Work to complete:
Identify and copy all lines of the material where the string "Frequency" is found.

Data shown:
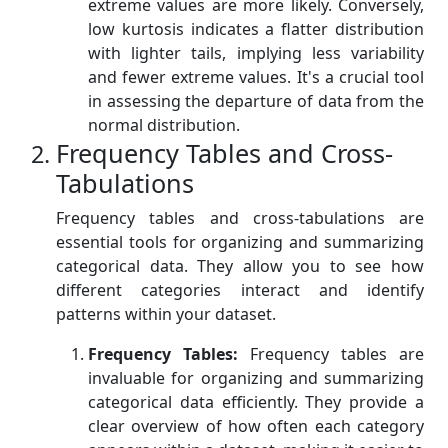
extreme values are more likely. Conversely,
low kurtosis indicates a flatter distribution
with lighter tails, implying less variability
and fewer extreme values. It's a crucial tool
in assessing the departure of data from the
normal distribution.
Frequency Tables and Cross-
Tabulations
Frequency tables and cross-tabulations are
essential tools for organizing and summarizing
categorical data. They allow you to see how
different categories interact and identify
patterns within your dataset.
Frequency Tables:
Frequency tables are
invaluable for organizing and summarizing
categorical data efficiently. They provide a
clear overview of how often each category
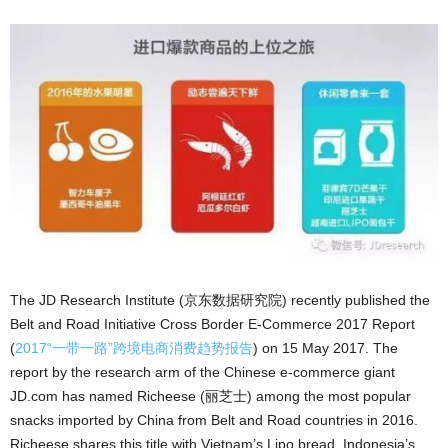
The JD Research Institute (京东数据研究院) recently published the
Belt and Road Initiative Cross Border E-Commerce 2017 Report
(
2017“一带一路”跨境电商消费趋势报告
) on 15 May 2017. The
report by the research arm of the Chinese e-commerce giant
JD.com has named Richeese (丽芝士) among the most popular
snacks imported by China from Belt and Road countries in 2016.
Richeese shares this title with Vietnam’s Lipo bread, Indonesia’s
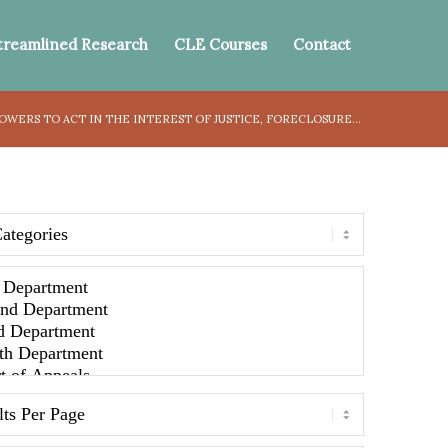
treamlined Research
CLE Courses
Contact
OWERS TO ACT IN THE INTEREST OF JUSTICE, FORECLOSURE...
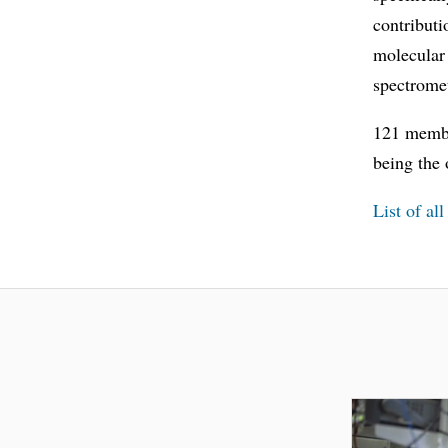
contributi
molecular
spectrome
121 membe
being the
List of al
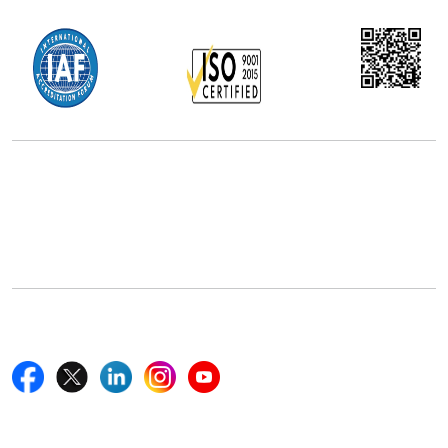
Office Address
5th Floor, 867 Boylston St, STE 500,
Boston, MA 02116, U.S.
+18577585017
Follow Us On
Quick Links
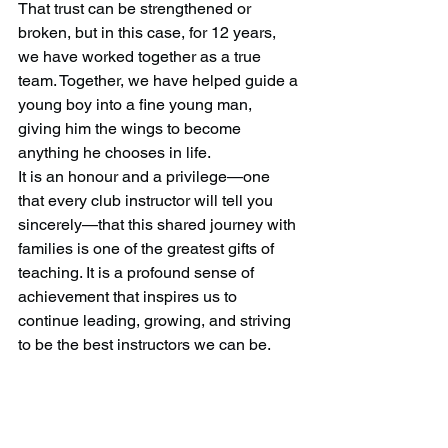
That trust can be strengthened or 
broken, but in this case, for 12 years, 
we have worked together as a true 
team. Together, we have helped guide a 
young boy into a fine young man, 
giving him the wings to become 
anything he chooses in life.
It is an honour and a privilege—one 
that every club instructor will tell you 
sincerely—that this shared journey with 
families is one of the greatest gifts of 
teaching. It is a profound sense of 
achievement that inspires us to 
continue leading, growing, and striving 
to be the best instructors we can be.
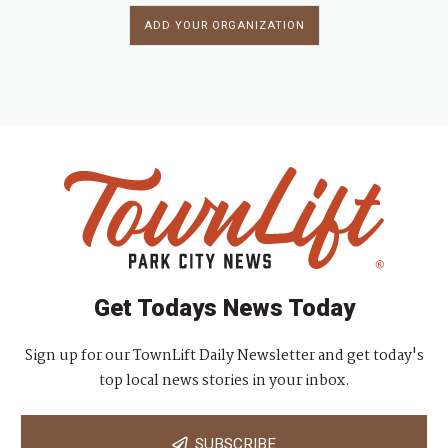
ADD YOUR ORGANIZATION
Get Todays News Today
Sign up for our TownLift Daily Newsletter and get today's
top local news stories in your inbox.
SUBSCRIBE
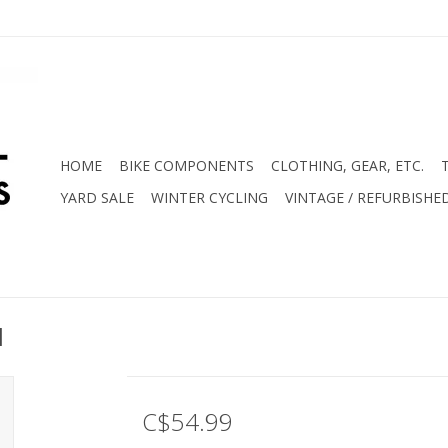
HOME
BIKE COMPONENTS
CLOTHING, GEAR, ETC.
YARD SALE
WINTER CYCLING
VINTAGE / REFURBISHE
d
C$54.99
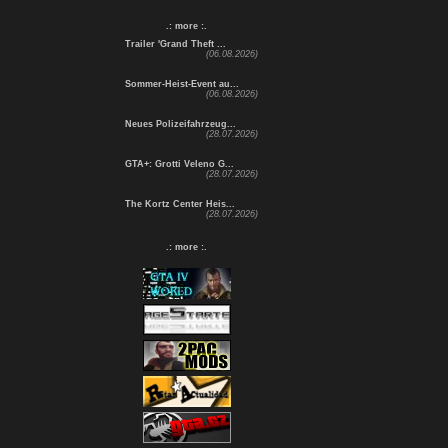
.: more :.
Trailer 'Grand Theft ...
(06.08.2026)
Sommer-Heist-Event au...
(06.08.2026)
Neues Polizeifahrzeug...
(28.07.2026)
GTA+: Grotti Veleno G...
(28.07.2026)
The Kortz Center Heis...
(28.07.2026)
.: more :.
...
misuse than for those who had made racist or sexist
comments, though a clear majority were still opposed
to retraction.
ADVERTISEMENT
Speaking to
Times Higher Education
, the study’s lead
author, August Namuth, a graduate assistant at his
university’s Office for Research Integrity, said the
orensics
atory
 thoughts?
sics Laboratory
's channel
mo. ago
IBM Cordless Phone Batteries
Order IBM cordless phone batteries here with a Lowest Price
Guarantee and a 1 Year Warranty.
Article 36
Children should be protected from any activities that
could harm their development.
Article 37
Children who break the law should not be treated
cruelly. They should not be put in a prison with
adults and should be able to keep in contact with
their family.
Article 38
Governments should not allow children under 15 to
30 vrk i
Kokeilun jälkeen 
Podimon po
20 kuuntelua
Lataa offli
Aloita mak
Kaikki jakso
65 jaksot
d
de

Result:
Frequency Tables and Cross-
Frequency tables and cross-tabulations are
Frequency Tables:
Frequency tables are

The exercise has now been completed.